Mardi, trois agressions caractérisées ont eu lieu sur le parvis du lycée. Tôt le matin, deux élèves ont été menacés avec une arme à feu par des individus cagoulés à bord d’une voiture. Vers midi, un membre de l’équipe éducative a été menacé à l’arme blanche. Enfin, en début d’après-midi, un élève a été frappé devant le lycée. « Dans les trois cas, des armes ont été sorties », assure Fabienne Giuliani, professeure d’histoire-géographie syndiquée chez SUD-Education.
« Vengeances entre cités »
Ce déchaînement de violence n’est pas isolé. Depuis la rentrée de septembre, les faits se sont multipliés. Ces agressions, associées à des règlements de comptes entre cités rivales de Pierrefitte-sur-Seine et de Stains, ont fait un blessé grave le 12 mars, lorsqu’un élève a été frappé à la tête à coup de marteau sur le parvis. Une bande est revenue plus tard dans la même journée menacer d’autres élèves, « armée de couteaux et de machettes », selon plusieurs témoins. Des coups de feu ont été entendus. Dans ces différents cycles de « vengeances entre cités », selon le mot des enseignants, les victimes refusent de porter plainte.
Depuis le 3 avril, une grande partie de l’équipe enseignante du lycée a décidé d’exercer leur droit de retrait et refuse de reprendre le travail en l’absence de garanties pour leur sécurité et celle des élèves. Au matin du jeudi 5 avril, une délégation du rectorat est venue rencontrer l’équipe pédagogique. Fermée aux journalistes, cette réunion apparemment tendue a été jugée décevante par les enseignants, dont certains ont quitté la table, annonçant qu’ils refusaient toujours de faire cours.

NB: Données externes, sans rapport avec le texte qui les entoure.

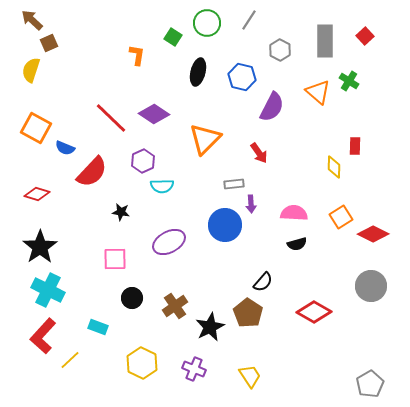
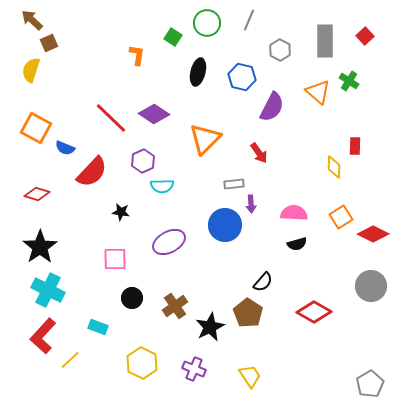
gray line at (249, 20): rotated 10 degrees counterclockwise
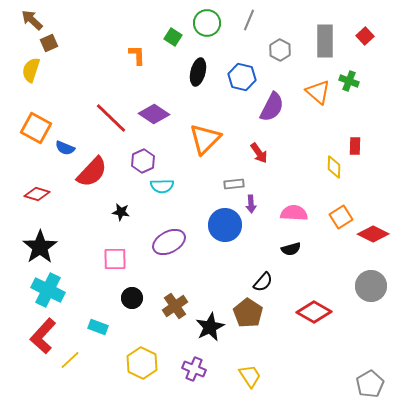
orange L-shape at (137, 55): rotated 10 degrees counterclockwise
green cross at (349, 81): rotated 12 degrees counterclockwise
black semicircle at (297, 244): moved 6 px left, 5 px down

Le rectorat, de son côté, insiste sur la « complexité » du problème. Régis Astruc, proviseur vie scolaire à la direction académique de Seine-Saint-Denis, admet avoir entendu « beaucoup d’émotion et de souffrance » de la part de l’équipe pédagogique. Une cellule d’écoute, mise en place jeudi après-midi, sera disponible « aussi longtemps que nécessaire ». Mais les agressions ont lieu à l’extérieur de l’établissement, en dehors du champ de compétence de l’éducation nationale. L’urgence est donc d’articuler les différentes échelles du problème. Vendredi 6, un conseil local pour la sécurité et la prévention de la délinquance devait réunir à la sous-préfecture de Bobigny les différents acteurs : éducation nationale, police, parquet et mairie. Mais pour les enseignants, cette concertation ne répond pas à leurs demandes : l’augmentation du nombre d’adultes dans l’établissement et la pérennisation du poste de surveillant obtenu en janvier.
« On est abandonnés »
En fin de matinée jeudi, alors que les journalistes sont escortés à l’extérieur de l’établissement, la conversation va bon train entre une élève et un membre de l’équipe mobile de sécurité : « Vous et nous, excusez-moi, mais ça revient au même, en fait », lance la jeune fille à l’agent, un colosse qui la dépasse de deux ou trois têtes. « Vous n’êtes pas armé, alors qu’eux, oui. » Sur le parvis du lycée, quelques élèves livrent leurs inquiétudes. Beaucoup disent ne pas se sentir « visés » parce qu’ils n’ont « de problèmes avec personne » même si s’ils sont choqués par cette violence. « Ils viennent régler des comptes avec quelques personnes, mais ça touche tout le monde, déplore Nawel, 17 ans, élève de terminale. On a l’impression que personne ne réagit, comme si c’était normal, parce qu’on est dans un département sensible. » Il faut alors dialoguer, tenter de se raisonner : non, bien sûr, personne ne trouve normal d’être menacé à l’arme à feu sur le chemin du lycée.
Jeudi soir, alors que les parents d’élèves étaient invités à la remise des bulletins trimestriels, une nouvelle AG s’est improvisée, selon un enseignant présent. Vendredi matin, les élèves ont décidé de ne plus aller en cours et d’organiser des manifestations spontanées dans l’établissement.